I tried to meet her gaze. Was this a trap?
“He’s supposed to be polite,” said my father, “but I understand that he and his friends have been horsing around in your old car again.”
“Oh, these are the children!” she exclaimed.
If she hadn’t used the word “children,” it might have been different. If she’d said “kids” or “brats” or even “hoodlums,” I might believe she was on the something approaching the same wavelength as we mortals. But nobody except kindergarten teachers and witches used the word “children.” There would be three mortally ill children after this Hallowe’en.

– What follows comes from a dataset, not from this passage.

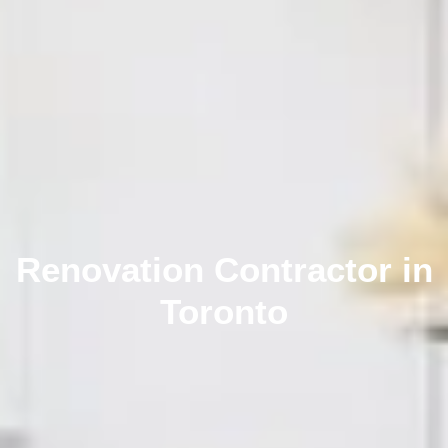
Renovation Contractor in
Toronto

I realized with sudden terror that she probably could put a curse on my whole candy sack and ruin everything.
“Well,” she continued. “I’m sure if I give these children lots of nice candy, they’ll stop fooling around that old car.” My brother burst into tears.
“Oh, for god’s sake,” said my father. “I want you to apologize for calling Mrs Bengston a witch.”
He said it! Oh, parents, parents, do you understand nothing of the way black magic works? Kids do and they’re not even trained in it.
Mrs. Bengston gave a laugh. “A witch! That’s a new one!” Then she winked at my father.
Were they in cahoots? Oh, god, had she suckered him into some nasty little alliance about which he knew nothing? Kenny closed the lace flap of the football helmet he’d painted silver.
“I’m sorry I called you a witch,” I said brokenly, hoping to win at least a couple more years of my wretched life. “And we won’t go near your car again.”
“Well, it’s for your own good,” she said “There’s a lot of broken glass there and I wouldn’t want you to get hurt.” Then she leaned close to me, slipped a lot of candy into my sack, and murmured, “And I am a witch, you know.”
We never went near the car again. The following spring it was hauled away on a flatbed.
I was pestered that night and for many days thereafter to reveal what Mrs Bengston had whispered, but no power on earth would loosen my tongue. I knew it was my responsibility to protect my family and playmates from the terrible truth. I’d been burdened with the curse of unwanted knowledge.
Early the day after I emptied my sack of candy into a nearby river. It was a shame to see so much good stuff drown into oblivion but I took pride in my cleverness at outwitting her. And it was the first time since I could remember that I started the month of November without being ill.